Hiya I am going to write to Explorer today. We are a bit upset about it as we have already had to have several cupboard doors replaced due to them delaminating. What other problems are we going to encounter in the future when the conversion warranty runs out. If anyone else has dealt with this problem before I would very much appreciate their advice. We love the van otherwise but are mad that this has come to light now especially at the time we use it most. Jen


----------



## BedfordMJ (Jun 15, 2008)

You need to be saying it's not fit for purpose under the sale of goods act - please google it and also can you google Carlill V Carbolic smoke ball company (I think 1897) It may be of help.


----------



## BedfordMJ (Jun 15, 2008)

http://en.wikipedia.org/wiki/Carlill_v._Carbolic_Smoke_Ball_Company
1893 -sorry. So I'd look very carefully at what is said in  the brochures of the motorhome. Don't lose your temper, just be persistant.
If in the brochure it says things like warm, snug, comfortable etc. then you can see where the smokeball co. comes in.
It is doubtful  that you'd get a replacement but you could at least expect full and effective repairs - with a guarantee on the repairs in writing and not just a one year guarantee. Also you need in writing that if further faults develop that they will make them good, plus either some money as compensation or some extas fitted for free plus free servicing for three years. You might not get all you ask for but aim high and meet them in the middle after holding out for some time. Don't agree easily. Remember you have paid a lot of money for this and they have made a lot of profit. Remind the that you post on a lot of forums about motorhomes and the bad publicity really is't worth it etc. etc
Have fun and please let us know how good a deal they make you.


----------



## jenspen (Jun 15, 2008)

Hiya Thanks everyone for your help and advice. I will write to Explorer today and include some of the things suggested. I will let you know when and if we get things sorted. May take a few weeks yet as we are waiting for another item to be replaced (locker door) so we are having the two jobs done at the same time. Thanks again. Jen


----------



## Deleted member 775 (Jun 15, 2008)

think with all the probs you have been having you need to get in touch with trading standards explain to them the probs you are having and had over the year you have had it then let them sort it out i have a compass drifter it is 26 years old and dont seem to have the probs you are having  i hope you get things sorted


----------



## walkers (Jun 16, 2008)

jenspen said:


> Hiya I am going to write to Explorer today.

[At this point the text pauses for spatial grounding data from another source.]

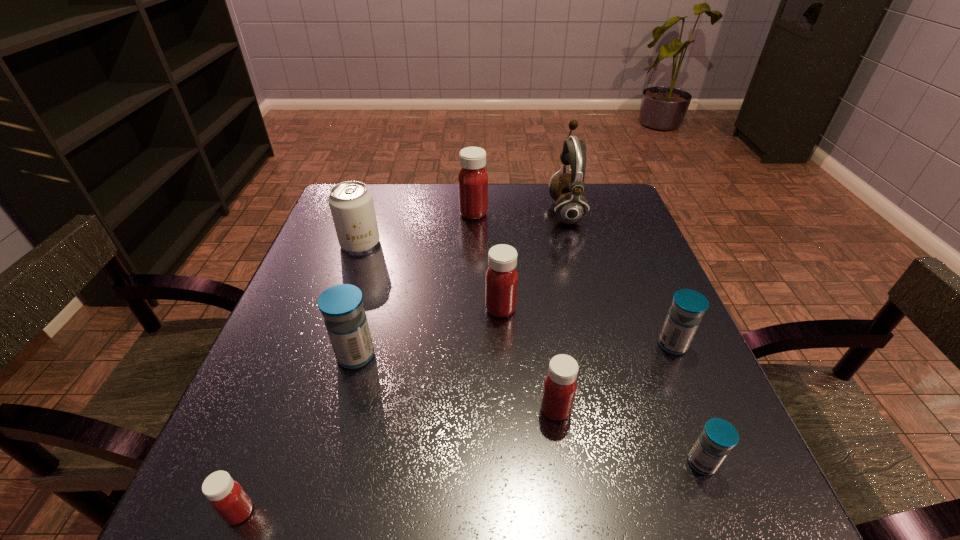 The height and width of the screenshot is (540, 960). Find the location of `object that stands as the fifth closest to the leftmost blue medicine`. object that stands as the fifth closest to the leftmost blue medicine is located at coordinates (x=472, y=180).

I want to click on medicine that is the third closest to the farthest medicine, so click(x=688, y=306).

Locate an element on the screen. The image size is (960, 540). medicine that stands as the third closest to the nearest blue medicine is located at coordinates (501, 277).

Select which red medicine appears as the third closest to the leftmost red medicine. Please provide its 2D coordinates. Your answer should be formatted as a tuple, i.e. [(x, y)], where the tuple contains the x and y coordinates of a point satisfying the conditions above.

[(472, 180)]

Where is `red medicine that stands as the fourth closest to the nearest blue medicine`? This screenshot has height=540, width=960. red medicine that stands as the fourth closest to the nearest blue medicine is located at coordinates (472, 180).

Identify which blue medicine is the second closest to the soda can. Please provide its 2D coordinates. Your answer should be formatted as a tuple, i.e. [(x, y)], where the tuple contains the x and y coordinates of a point satisfying the conditions above.

[(688, 306)]

Find the location of a particular element. the closest blue medicine relative to the tallest medicine is located at coordinates (341, 305).

Identify the location of vacant region that satisfies the following two spatial constraints: 1. on the ear pads of the brown earphone; 2. on the left side of the second smallest blue medicine. point(602,345).

You are a GUI agent. You are given a task and a screenshot of the screen. Output one action in this format:
    pyautogui.click(x=<x>, y=<y>)
    Task: Click on the free space that satisfies the following two spatial constraints: 1. on the back side of the smallest blue medicine; 2. on the ear pads of the earphone
    The width and height of the screenshot is (960, 540).
    Given the screenshot: What is the action you would take?
    pyautogui.click(x=604, y=211)

The width and height of the screenshot is (960, 540). Identify the location of vacant space that satisfies the following two spatial constraints: 1. on the ear pads of the second biggest blue medicine; 2. on the right side of the earphone. (602, 345).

We are a bit upset about it as we have already had to have several cupboard doors replaced due to them delaminating. What other problems are we going to encounter in the future when the conversion warranty runs out. If anyone else has dealt with this problem before I would very much appreciate their advice. We love the van otherwise but are mad that this has come to light now especially at the time we use it most. Jen


have the cupboard doors delaminated due to the damp from the water ingress, it could have been getting in for a long time if so it will probably be next to futile to repair it as the damage could have spread further than can be physically seen. ask for a 'new' replacement van. the delamination should have made them suspicious of moisture damage imho. good luck regards tony


----------



## Deleted member 775 (Jun 16, 2008)

yea i agree to you never know it may have been leaking since it was built . then stored outside in a compound untill sold .who knows what damage has been caused to the structure, get an independent survey as the supplying dealer has too much to lose then with the survey you have a lever to go with


----------



## starblazer (Jun 16, 2008)

Jenspen, not sure if you are in either of the "2 big clubs"  but they both have free legal helplines, might be worth giving them a bell as to your legal standing

bertie


----------



## GARY ENGLISH (Jun 17, 2008)

*Water ingress*

I would push for another van,once the water is in the damage is done.They  should reseal all the roof joints,but you really want to see that being done ,because some just run a bead along the outside and not inbetween the panels and joints.Ihope you get it sorted ,all the best.


----------



## wildman (Jun 17, 2008)

Not fit for purpose under the sale of goods act. Dont accept repair, a new van of full refund only, once damp has got inside it will eventually rot!!!!!!!!!!! Good Luck


----------



## jenspen (Jun 17, 2008)

Hiya thanks everyone for all your replies. We have written a long letter to customer service at Explorer outlining our concerns. Dont really want to go the legal route if we can help it. But may have to. Will keep you informed when we find out what is our next step. Jen


----------



## walkers (Jun 17, 2008)

the very best of luck


----------



## tresrikay (Jun 17, 2008)

The problem is probably pooling on the roof, next time it rains get a ladder and look on the roof for a big puddle. Take a photo of it and take it to a solicitor or citizens advice, listing all the problems you have had. In the mean time advise explorer of the course you are taking and tell them the minimum settlement that you would accept from them is a replacement of the vehicle with a brand new one, otherwise you will consider action against them for loss of use, inconvenience. fuel used and time lost returning it for warranty work. plus any other claims that might be advised to me by your advisers. The prats that built it were probably on minimum wage, sat outside drinking tea or talking about football whilst forgetting to lay the sealant between the seams good old British workmanship ay. I wouldn't buy British, mine have been Italian and Belgian and both relatively fault free  Just minor niggles.


----------